In his debut opinion, Justice Neil M. Gorsuch wrote for a unanimous United States Supreme Court, holding that banks and financial companies that purchase and collect defaulted debt are not “debt collectors” under the Fair Debt Collection Practices Act. At first blush, the Court’s affirmance of the Fourth Circuit’s holding in Henson, et. al. v. Santander Consumer USA Inc. appears to offer much-anticipated relief to debt buyers, who acquire defaulted debts to collect for themselves, but have long been considered “debt collectors” under the FDCPA pursuant to a consistent line of district and appellate court decisions.

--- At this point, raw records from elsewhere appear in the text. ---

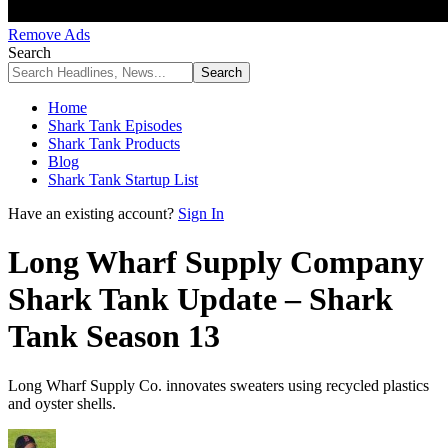
Remove Ads
Search
Home
Shark Tank Episodes
Shark Tank Products
Blog
Shark Tank Startup List
Have an existing account?
Sign In
Long Wharf Supply Company
Shark Tank Update – Shark
Tank Season 13
Long Wharf Supply Co. innovates sweaters using recycled plastics
and oyster shells.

The FDCPA provides that the term “debt collector” means:

“any person who uses any instrumentality of interstate commerce or the mails in any business the principal purpose of which is the collection of any debts, or who regularly collects or attempts to collect, directly or indirectly, debts owed or due or asserted to be owed or due another.”

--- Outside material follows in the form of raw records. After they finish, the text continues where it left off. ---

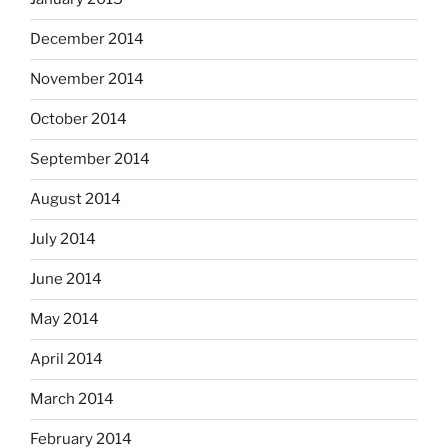
December 2014
November 2014
October 2014
September 2014
August 2014
July 2014
June 2014
May 2014
April 2014
March 2014
February 2014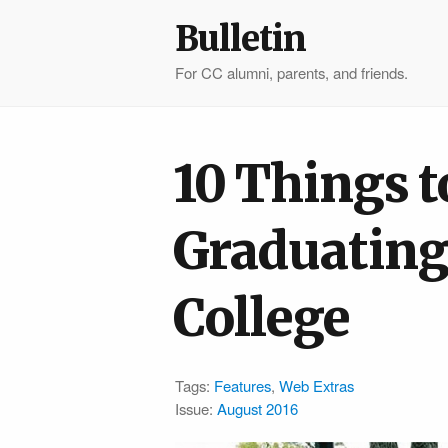
Bulletin
For CC alumni, parents, and friends.
10 Things t
Graduating
College
Tags:
Features
,
Web Extras
Issue:
August 2016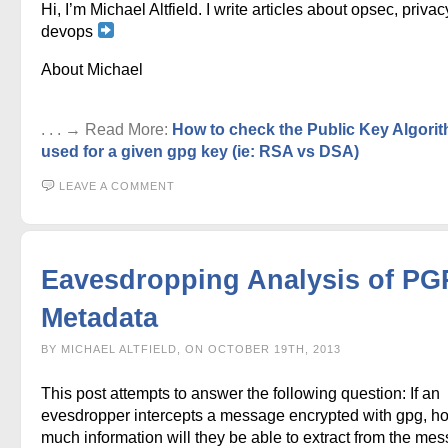
Hi, I’m Michael Altfield. I write articles about opsec, privac
devops
About Michael
. . . → Read More:
How to check the Public Key Algori
used for a given gpg key (ie: RSA vs DSA)
LEAVE A COMMENT
Eavesdropping Analysis of PG
Metadata
BY MICHAEL ALTFIELD, ON OCTOBER 19TH, 2013
This post attempts to answer the following question: If an
evesdropper intercepts a message encrypted with gpg, h
much information will they be able to extract from the me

Henson’s auto loan was originated by CitiFinancial Auto and purchased by Santander after default. He asked the Court to find that Santander met the definition of “debt collector” under the FDCPA, arguing that the word “owed” is the past participle of the verb “to owe,” and that statutory definition should be construed to include “anyone who regularly seeks to collect debts previously ‘owed… another.’” In a mix of grammatical analysis and statutory construction, the Court declined, pointing out that other provisions of the FDCPA demonstrated Congress’ intent to use the word “owed” “to refer to present (not past) debt relationships.”

The Court similarly refused construe the FDCPA’s “servicer exemption” (which excludes persons who obtain debts prior to default from the definition of “debt collector”) to mean that all persons who obtain debts after default are automatically “debt collectors.” In rejecting that analysis, the Court maintained its focus on the identity of the person to whom the debt is owed: “After all and again, under the definition at issue before us you have to attempt to collect debts owed another before you can ever qualify as a debt collector.” Finally, the Court was unpersuaded by Henson’s policy arguments, and refused to speculate as to how Congress might have drafted the FDCPA had it known that a debt purchasing industry would blossom years after its enactment.

Notwithstanding its conclusion, the Henson opinion does not end the argument that debt buyers may still be “debt collectors” under the Act. The FDCPA contains not one definition of “debt collector,” but two. Henson addressed only the former, holding that businesses who purchase and collect defaulted debts are collecting debts owed to them rather than to another. But the Court explicitly declined to address the latter definition, noting that the question was not properly before it. Justice Gorsuch wrote, “… the parties briefly allude to another statutory definition of the term ‘debt collector’ – one that encompasses those engaged ‘in any business the principal purpose of which is the collection of any debts.’ But the parties haven’t much litigated that alternative definition and in granting certiorari we didn’t agree to address it either.” Henson’s holding is thus quite narrow: far from concluding that debt buyers are not subject to the FDCPA, Henson simply confirms that creditors servicing accounts that they own (even when acquired post-default) are not collecting debts “owed another,” and thus do not meet one statutory definition of “debt collector.” Nothing in Henson disturbs the Act’s inclusion of businesses whose “principal purpose” is the collection not just of debts owed to it, but of “any” consumer debts, in the definition of “debt collector.”

For debt buyers, Henson shifts the focus from the question of to whom the debt is owed, to the question of whether a business’ “principal purpose is the collection of [consumer] debts.” Henson offers no guidance to the debt-buying industry – or to courts – on this issue, leaving no doubt that future litigation will ensue as businesses and consumers alike debate the limits of the statutory language. Until further guidance follows, businesses purchasing and collecting defaulted consumer debt should continue to comply with the FDCPA, in spite of the fact that they own the debts they seek to collect.